Tous plus ou moins, nous y avons reçu des blessures : manque de tendresse, échecs de certains rêves, ou de certaines tentations, gestes ou attitudes qui ont
plus ou moins pris la forme d’une culpabilité. Malheureusement la liste peut être longue, et chacun d’entre nous a sa propre mémoire et sa propre liste.
Il ne faut pas que tous ces souvenirs soient enfouis, nous fassent tomber, et nous découragent. L’Evangile nous dit que le jour où Jésus est allé
comme cela au désert il était soutenu par la force de l’Esprit, c’est-à-dire la force de l’amour de Dieu. On peut en effet penser qu’au désert Jésus a
revu en mémoire tous les drames de son peuple – crimes, idolâtries, vols, mensonges, mépris et oubli de Dieu – et qu’il avait bien pu en être
totalement découragé. Il n’en fut rien, et l’Esprit de son baptême demeurait avec Lui.
Nous n’avons heureusement pas tant de choses à nous remémorer. Cependant il faut bien voir l’importance de cet effort de mémoire
qui nous est demandé. Si nous avons été blessés par la vie, que ce soit par d’autres, ou de notre fait – et que nous n’en sommes plus très conscients,
il y a de fortes chances, que nous recommencions auprès des autres à réaliser les blessures que nous avons reçues ou données: la fille refait ce que faisait
sa mère, et le fils ce que faisait son père. L’adulte reprend des gestes d’enfant, et ainsi de suite... Le bénéfice de la mémoire, c’est
de se souvenir de ce qui fut une erreur ou une faute et de ne pas les recommencer. Et de ne pas en être accablé. Nous pouvons toujours
nous souvenir que l’Esprit Saint, l’amour de Dieu ne nous fait pas défaut. Nous pouvons tous d’une façon ou d’une autre, trouver dans
notre vie un ou des temps plus ou moins longs pour faire cet effort de mémoire.
La situation rêvée c’est de prévoir un temps – une heure, une demi-journée – pour beaucoup c’est probablement un rêve,
car nous sommes accablés d’occupations. Mais on peut prendre le temps d’un trajet, ou le temps d’une activité qui occupe simplement
nos mains, ou le temps que nous réservions à la lecture du journal. Alors si nous faisons tranquillement cette tâche, nous verrons
plus clair en nous-mêmes, nous verrons pourquoi nous nous mettons en colère, ou nous refusons une rencontre ou un service. Mais Saint Jean dit :
« Si votre cœur vous condamne, Dieu est plus grand que votre cœur. »

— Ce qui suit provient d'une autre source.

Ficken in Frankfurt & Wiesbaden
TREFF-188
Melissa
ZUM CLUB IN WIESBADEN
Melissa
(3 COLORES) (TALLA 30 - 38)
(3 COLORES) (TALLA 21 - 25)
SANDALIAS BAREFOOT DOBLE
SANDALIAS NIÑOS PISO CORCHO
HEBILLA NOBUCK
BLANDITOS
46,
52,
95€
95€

Au terme de son séjour au désert l’Evangile nous dit que Jésus est parti proclamer la bonne nouvelle de Dieu, et annoncer que les temps
sont accomplis. Naturellement il n’annonçait pas la fin du monde. Mais il annonçait que le temps de la miséricorde et de la paix
était arrivé et il nous invitait à les accueillir.

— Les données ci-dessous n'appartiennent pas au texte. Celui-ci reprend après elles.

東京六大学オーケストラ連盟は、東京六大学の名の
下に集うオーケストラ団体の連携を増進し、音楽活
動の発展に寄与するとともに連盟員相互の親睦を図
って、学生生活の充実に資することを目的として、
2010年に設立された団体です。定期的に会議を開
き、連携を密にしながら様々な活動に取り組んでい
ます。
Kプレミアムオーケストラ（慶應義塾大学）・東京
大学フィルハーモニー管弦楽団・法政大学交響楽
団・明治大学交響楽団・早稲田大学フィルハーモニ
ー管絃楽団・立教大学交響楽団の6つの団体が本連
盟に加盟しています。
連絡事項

Si nous avons fait cette œuvre de mémoire dont je viens de vous parler, nous serons prêts à accueillir cette parole de miséricorde en vérité
comme parole qui est adressée à nous. Si non, ce sera une parole qui ne nous atteindra pas. Prenons le temps pour aller comme Jésus au désert
et y être réconforté par l’Esprit.
Deuxième étape :
le temps du désir
Il s’agit de découvrir le désir qui nous pousse. N’ayons pas peur de nos désirs ; sans eux nous n’avancerons pas à la suite de Jésus.
Recevons la question qu’il pose au début de son parcours : « Que cherchez-vous ? ».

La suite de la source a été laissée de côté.